NORWICH, N.Y., Oct. 24, 2023 (GLOBE NEWSWIRE) -- NBT Bancorp Inc. (“NBT” or the “Company”) ( NBTB) reported net income and diluted earnings per share for the three and nine months ended September 30, 2023.

Net income for the three months ended September 30, 2023 was $24.6 million, or $0.54 per diluted common share, compared to $39.0 million, or $0.90 per diluted share, for the three months ended September 30, 2022, and $30.1 million, or $0.70 per diluted share, in the second quarter of 2023. Operating diluted earnings per share1, a non-GAAP measure, which excludes acquisition expense, acquisition-related provision for credit losses and securities gains (losses), net of tax, was $0.84 for the third quarter of 2023, compared to $0.91 in the third quarter of 2022 and $0.80 in the second quarter of 2023.

  • The acquisition of Salisbury Bancorp, Inc. (“Salisbury”) by the merger of Salisbury with and into NBT (“Merger”) was completed on August 11, 2023. The Merger added 13 banking offices, $1.18 billion in loans and $1.31 billion in deposits.
  • Period end total loans increased $1.52 billion from December 31, 2022. Excluding loans acquired from Salisbury, loans grew $337.2 million, or 5.5% annualized, since December 31, 2022.
  • Period end total deposits increased $1.91 billion from December 31, 2022. Excluding deposits acquired from Salisbury, deposits increased $596.5 million since December 31, 2022.
  • Noninterest income, excluding net securities gains (losses), increased 10.2% from the prior quarter and was approximately 30% of total revenue.

CEO Comments

“We delivered solid operating performance for the third quarter and through the first nine months of 2023, driven by our diversified business model and strength of our balance sheet,” said NBT President and CEO John H. Watt, Jr. “We completed our merger with Salisbury on August 11, 2023, welcoming new customers, employees, and shareholders to the NBT family and simultaneously we successfully completed the conversion to the NBT core banking systems. Our combined team is committed to providing a comprehensive suite of financial services to all of our customers and the communities we serve while also generating long-term value for our shareholders.”
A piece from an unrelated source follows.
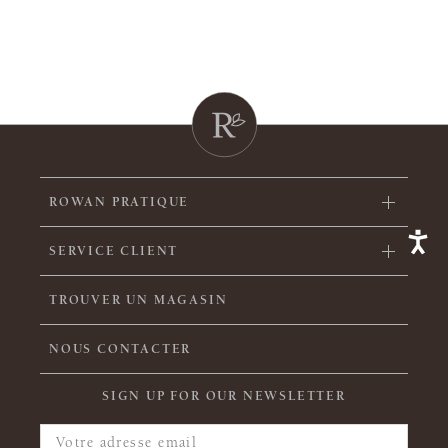
ROWAN PRATIQUE
SERVICE CLIENT
TROUVER UN MAGASIN
NOUS CONTACTER
SIGN UP FOR OUR NEWSLETTER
Third Quarter Financial Highlights

Net Income
  • Net income of $24.6 million and diluted earnings per share of $0.54
  • Operating net income was $38.3 million and diluted operating earnings per share of $0.841
Net Interest Income / NIM
  • Net interest income on a fully taxable equivalent (“FTE”) basis was $95.5 million1
  • Net interest margin (“NIM”) on an FTE basis was 3.21%1, down 6 basis points (“bps”) from the prior quarter
  • Included in FTE net interest income was $1.4 million of acquisition-related net accretion which positively impacted NIM by 5 bps
  • Earning asset yields of 4.63%, up 21 bps from the prior quarter
  • Total cost of funds of 1.50%, up 28 bps from the prior quarter
Noninterest Income
  • Excluding net securities gains (losses), noninterest income was $40.4 million and was 29.9% of total revenues
Loans and Credit Quality
  • Period end total loans of $9.67 billion as of September 30, 2023, up $1.52 billion from December 31, 2022 which included $1.18 billion of loans acquired from Salisbury
  • Net charge-offs to average loans were 0.18%, annualized
  • Nonperforming loans to total loans was 0.25%, compared to 0.24% in the prior quarter and down from 0.28% in the third quarter of 2022
  • Allowance for loan losses to total loans of 1.19%
  • Provision for loan losses included $8.8 million of acquisition related provision for credit losses
Deposits
  • Deposits were $11.40 billion as of September 30, 2023, up $1.91 billion from December 31, 2022 which included $1.31 billion in deposits acquired from Salisbury
  • Total cost of deposits was 1.18% for the third quarter of 2023, up 33 bps from the prior quarter
  • Full cycle to-date deposit beta of 24%
  • Deposit composition is diverse and granular with over 565,000 accounts with an average per account balance of $20,160
Capital
  • Stockholders’ equity was $1.36 billion as of September 30, 2023
  • Tangible book value per share2 was $20.39 at September 30, 2023
  • Tangible equity to assets of 7.15%1
  • CET1 ratio of 11.31%; Leverage ratio of 10.23%


Loans

  • Period end total loans were $9.67 billion at September 30, 2023, $8.36 billion at June 30, 2023 and $8.15 billion at December 31, 2022.
  • Period end loans increased $1.52 billion from December 31, 2022. Commercial and industrial loans increased $158.5 million to $1.42 billion; commercial real estate loans increased $767.7 million to $3.58 billion; and total consumer loans increased $591.0 million to $4.67 billion. Included in total consumer loans is $132.6 million of a portfolio of loans in a run-off status.
  • Commercial line of credit utilization rate was 22% at September 30, 2023, compared to 23% at June 30, 2023 and September 30, 2022.

Deposits

  • Total deposits at September 30, 2023 were $11.40 billion, compared to $9.50 billion at December 31, 2022. The Company continued to experience incremental migration from noninterest bearing and low interest checking and savings accounts into higher cost money market and time deposit instruments.
  • Loan to deposit ratio was 84.8% at September 30, 2023, compared to 85.8% at December 31, 2022.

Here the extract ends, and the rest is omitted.